Stephen J. Turnbull stephen at xemacs.org
Tue Oct 28 03:06:58 CET 2014

Ed Ravin writes:

 > How have other Mailman admins dealt with this?

The only ways to deal with deficient MUAs are Plan A = pander and Plan
B = tell their users to suck it up and shut up.  I won't do Plan A and
have the power to do Plan B, so Plan B is what I use.  That doesn't
work for everybody, probably does not for a majority of list owners
(eg, where the users of deficient MUAs are customers).

The situation is not ideal.  Yahoo! and AOL knew that going in, they
thought about it, and chose to do it anyway.  So *we* have to suck it

There is ongoing work at the IETF to see if we can mitigate the
problem better in the future (and Yahoo! at least seems willing to
work with those Yahoo!-side mitigations -- AOL has not yet
demonstrated an understanding of the issues), but for now we list
owners have an unpleasant choice to make.

 > I wonder if it's possible to to make wrapped messages a user preference,
 > or have them only turned on for certain domains as discussed previously.
 > Is this a patch that would be accepted in the future?
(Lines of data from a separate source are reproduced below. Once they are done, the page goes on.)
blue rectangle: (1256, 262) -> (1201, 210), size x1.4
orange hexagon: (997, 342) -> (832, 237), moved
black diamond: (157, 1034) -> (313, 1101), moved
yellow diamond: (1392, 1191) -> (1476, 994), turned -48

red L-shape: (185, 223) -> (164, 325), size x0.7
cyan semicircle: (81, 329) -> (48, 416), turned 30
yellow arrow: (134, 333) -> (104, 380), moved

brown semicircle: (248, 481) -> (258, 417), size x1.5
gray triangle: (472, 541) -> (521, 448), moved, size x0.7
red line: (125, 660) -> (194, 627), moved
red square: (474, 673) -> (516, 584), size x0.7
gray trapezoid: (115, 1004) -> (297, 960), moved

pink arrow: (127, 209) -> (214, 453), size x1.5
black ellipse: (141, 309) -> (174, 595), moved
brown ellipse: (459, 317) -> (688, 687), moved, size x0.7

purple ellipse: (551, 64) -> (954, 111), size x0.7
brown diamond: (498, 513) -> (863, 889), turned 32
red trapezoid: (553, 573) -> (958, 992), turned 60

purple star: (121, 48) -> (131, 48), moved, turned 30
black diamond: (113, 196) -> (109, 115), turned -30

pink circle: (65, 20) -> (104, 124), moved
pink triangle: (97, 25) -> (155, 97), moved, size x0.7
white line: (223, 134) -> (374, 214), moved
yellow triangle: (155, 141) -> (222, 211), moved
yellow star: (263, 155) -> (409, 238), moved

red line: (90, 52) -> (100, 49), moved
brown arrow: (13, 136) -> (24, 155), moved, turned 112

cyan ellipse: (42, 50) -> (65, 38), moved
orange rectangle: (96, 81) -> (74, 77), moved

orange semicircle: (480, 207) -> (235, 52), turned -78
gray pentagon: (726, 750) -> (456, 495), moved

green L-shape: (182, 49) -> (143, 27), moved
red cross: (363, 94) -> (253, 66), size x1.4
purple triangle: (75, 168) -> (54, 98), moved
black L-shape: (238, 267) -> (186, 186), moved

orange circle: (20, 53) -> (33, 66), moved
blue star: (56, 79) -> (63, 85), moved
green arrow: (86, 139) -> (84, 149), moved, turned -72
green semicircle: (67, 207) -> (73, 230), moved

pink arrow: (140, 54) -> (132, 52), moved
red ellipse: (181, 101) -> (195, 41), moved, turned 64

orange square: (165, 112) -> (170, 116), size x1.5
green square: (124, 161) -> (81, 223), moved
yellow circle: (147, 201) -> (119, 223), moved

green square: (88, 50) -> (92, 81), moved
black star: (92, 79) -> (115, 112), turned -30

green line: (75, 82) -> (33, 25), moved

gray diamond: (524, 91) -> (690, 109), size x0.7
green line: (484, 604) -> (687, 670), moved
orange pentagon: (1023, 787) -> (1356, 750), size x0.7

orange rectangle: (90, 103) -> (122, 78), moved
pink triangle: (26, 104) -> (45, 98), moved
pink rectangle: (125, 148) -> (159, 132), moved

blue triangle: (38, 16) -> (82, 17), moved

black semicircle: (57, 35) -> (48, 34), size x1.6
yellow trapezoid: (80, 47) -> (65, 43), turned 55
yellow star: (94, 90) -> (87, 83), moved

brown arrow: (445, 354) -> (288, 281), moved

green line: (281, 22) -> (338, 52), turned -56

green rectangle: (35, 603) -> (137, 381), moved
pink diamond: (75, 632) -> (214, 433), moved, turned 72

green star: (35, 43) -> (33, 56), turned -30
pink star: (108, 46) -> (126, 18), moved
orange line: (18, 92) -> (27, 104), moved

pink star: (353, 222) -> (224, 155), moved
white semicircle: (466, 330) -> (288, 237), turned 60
As Mark mentioned, applying only to posts From domains that use
"p=reject" is possible in 2.1.18-1.

Acceptance of a patch to make it a user preference might be acceptable
(that's entirely up to Mark), but it would have to be carefully done
to ensure that *some* mitigation (probably From-munging) would be
applied if the list owner specified she wants mitigation.  That's
because failure to apply to mitigation to messages that would be DMARC
rejected affects third parties (to the extent that the bounces can't
be identified as DMARC rejects, they will be scored as bounces from
those subscribers, and innocent[1] subscribers could have their
subscriptions disabled).

[1]  Though not entirely so.  Concealing the fact that the reject was
a DMARC policy reject is not useful since it says very little about
*destination* policy, even if the destination prefers to conceal its
own security policy to present a smaller attack surface.